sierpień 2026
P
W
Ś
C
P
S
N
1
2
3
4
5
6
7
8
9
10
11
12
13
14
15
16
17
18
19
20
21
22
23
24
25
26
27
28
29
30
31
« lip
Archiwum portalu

______________________________

Exercise description | Your reply should contain each entry, copied without alteration.

Result for this exercise |
sierpień 2026
P
W
Ś
C
P
S
N
1
2
3
4
5
6
7
8
9
10
11
12
13
14
15
16
17
18
19
20
21
22
23
24
25
26
27
28
29
30
31
« lip
Archiwum portalu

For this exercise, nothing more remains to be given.